[[ Data to process open ]]
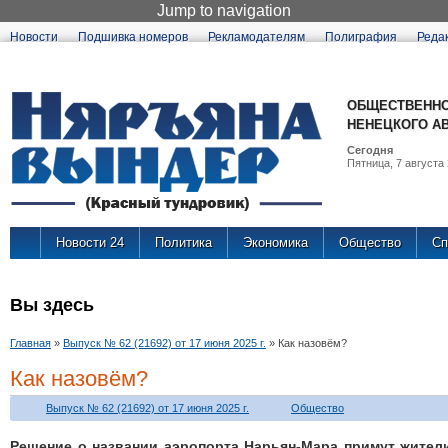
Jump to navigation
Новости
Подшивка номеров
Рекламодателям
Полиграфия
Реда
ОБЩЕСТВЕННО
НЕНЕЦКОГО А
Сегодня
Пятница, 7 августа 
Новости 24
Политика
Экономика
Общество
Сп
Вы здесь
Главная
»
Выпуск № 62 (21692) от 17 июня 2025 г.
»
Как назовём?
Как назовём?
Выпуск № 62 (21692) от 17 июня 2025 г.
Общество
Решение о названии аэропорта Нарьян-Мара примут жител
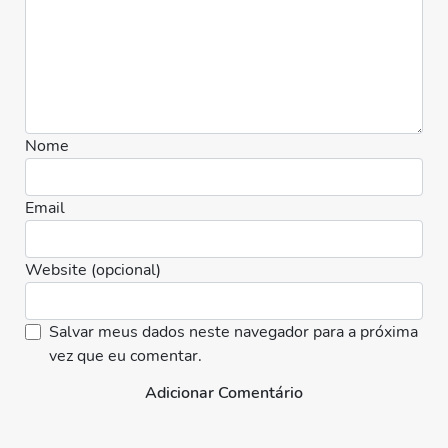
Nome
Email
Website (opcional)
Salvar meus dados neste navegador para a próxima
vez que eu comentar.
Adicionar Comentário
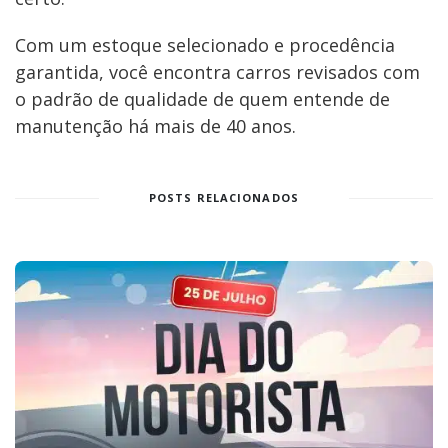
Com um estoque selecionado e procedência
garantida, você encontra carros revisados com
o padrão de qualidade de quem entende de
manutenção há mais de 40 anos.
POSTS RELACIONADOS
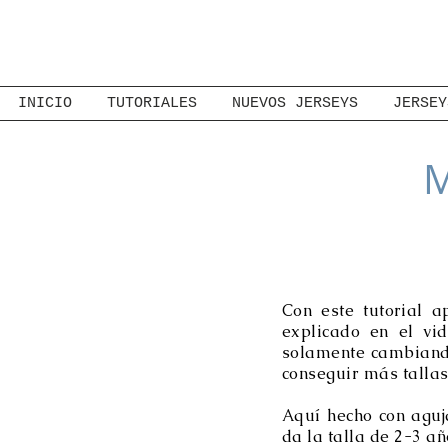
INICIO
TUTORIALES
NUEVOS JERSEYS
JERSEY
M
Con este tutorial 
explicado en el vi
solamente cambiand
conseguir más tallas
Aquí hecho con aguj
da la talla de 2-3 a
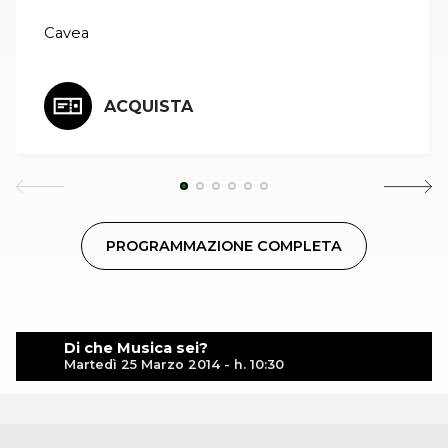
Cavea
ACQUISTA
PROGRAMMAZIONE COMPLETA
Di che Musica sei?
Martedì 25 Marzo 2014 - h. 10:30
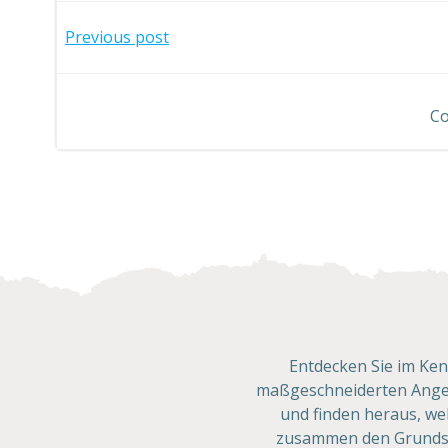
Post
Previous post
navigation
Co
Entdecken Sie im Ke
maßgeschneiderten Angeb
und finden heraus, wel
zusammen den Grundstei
[[ Data to process closed ]]
[[ Data to process open ]]
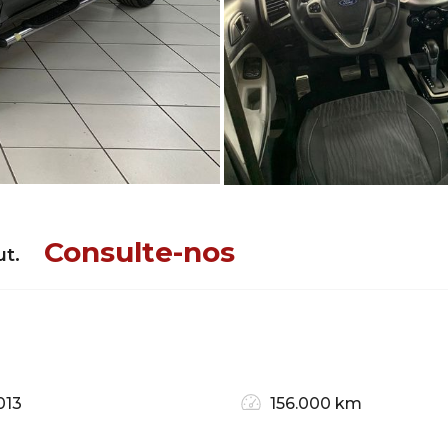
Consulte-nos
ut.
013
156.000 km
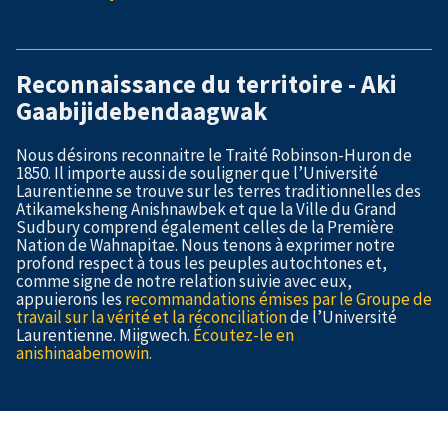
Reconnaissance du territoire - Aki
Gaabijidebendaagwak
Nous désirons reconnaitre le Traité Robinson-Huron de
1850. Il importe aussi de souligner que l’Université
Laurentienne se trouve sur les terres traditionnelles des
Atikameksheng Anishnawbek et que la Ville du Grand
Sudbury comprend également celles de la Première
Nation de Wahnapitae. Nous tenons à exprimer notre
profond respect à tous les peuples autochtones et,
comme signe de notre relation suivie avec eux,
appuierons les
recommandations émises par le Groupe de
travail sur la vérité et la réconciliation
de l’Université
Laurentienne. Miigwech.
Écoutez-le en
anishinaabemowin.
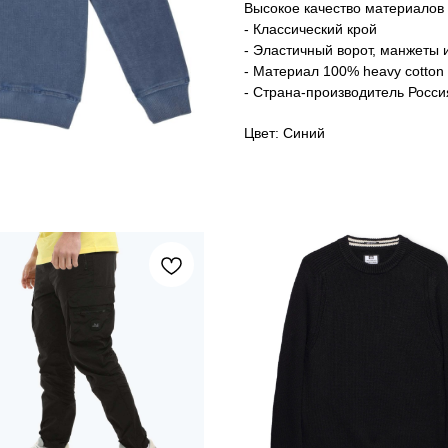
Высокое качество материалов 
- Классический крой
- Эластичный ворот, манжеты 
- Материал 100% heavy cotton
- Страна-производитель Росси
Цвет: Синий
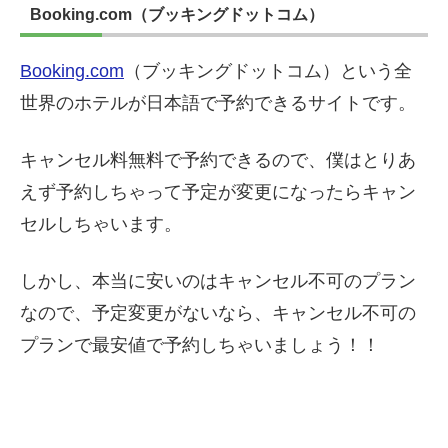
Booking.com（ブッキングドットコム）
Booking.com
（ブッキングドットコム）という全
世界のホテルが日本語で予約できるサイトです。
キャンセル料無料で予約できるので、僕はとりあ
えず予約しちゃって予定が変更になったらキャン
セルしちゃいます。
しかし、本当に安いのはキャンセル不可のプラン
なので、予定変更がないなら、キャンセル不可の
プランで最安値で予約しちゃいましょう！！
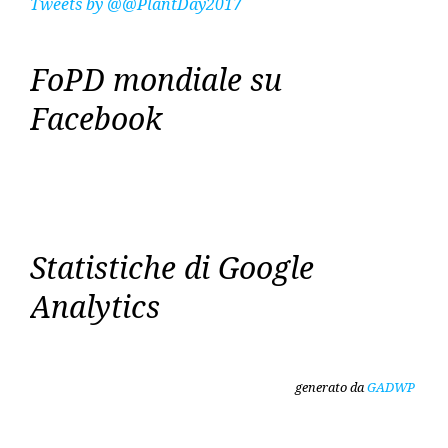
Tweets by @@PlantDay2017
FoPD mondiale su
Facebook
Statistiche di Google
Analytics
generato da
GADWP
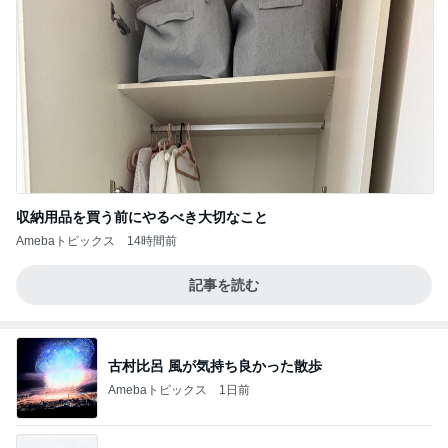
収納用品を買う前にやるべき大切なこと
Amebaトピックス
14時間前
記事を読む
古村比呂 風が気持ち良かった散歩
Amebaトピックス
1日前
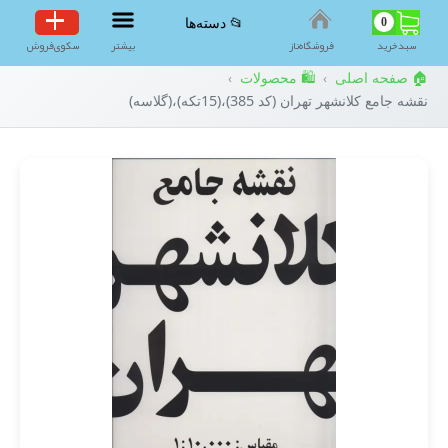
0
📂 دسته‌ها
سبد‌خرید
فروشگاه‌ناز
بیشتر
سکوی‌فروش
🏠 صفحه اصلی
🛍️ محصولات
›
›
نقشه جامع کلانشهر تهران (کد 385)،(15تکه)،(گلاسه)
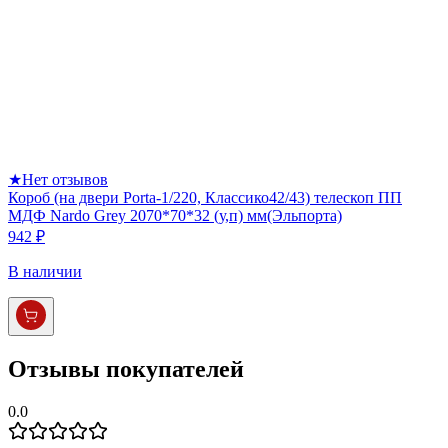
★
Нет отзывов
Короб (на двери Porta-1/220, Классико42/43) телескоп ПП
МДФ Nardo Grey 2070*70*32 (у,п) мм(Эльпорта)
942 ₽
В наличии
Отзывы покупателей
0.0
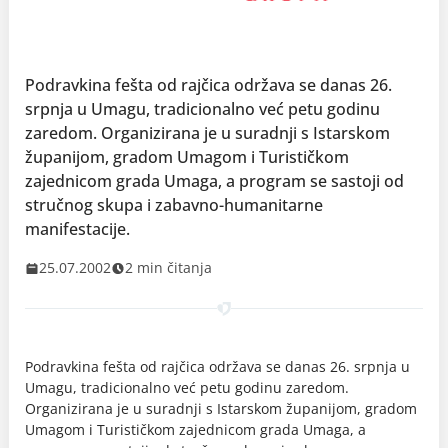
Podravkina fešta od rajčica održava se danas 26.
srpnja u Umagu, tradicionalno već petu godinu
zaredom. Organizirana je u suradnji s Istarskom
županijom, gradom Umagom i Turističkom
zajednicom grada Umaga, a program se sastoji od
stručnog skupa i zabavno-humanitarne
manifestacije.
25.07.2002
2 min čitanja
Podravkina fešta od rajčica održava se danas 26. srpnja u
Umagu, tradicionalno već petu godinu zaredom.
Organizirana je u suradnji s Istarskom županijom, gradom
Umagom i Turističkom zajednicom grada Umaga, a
[[ Data to process closed ]]
» Problem to work on:
Wherever a line holds the word "Umagu", copy that line out of the entries above.

» Answer for the task:
srpnja u Umagu, tradicionalno već petu godinu
Umagu, tradicionalno već petu godinu zaredom.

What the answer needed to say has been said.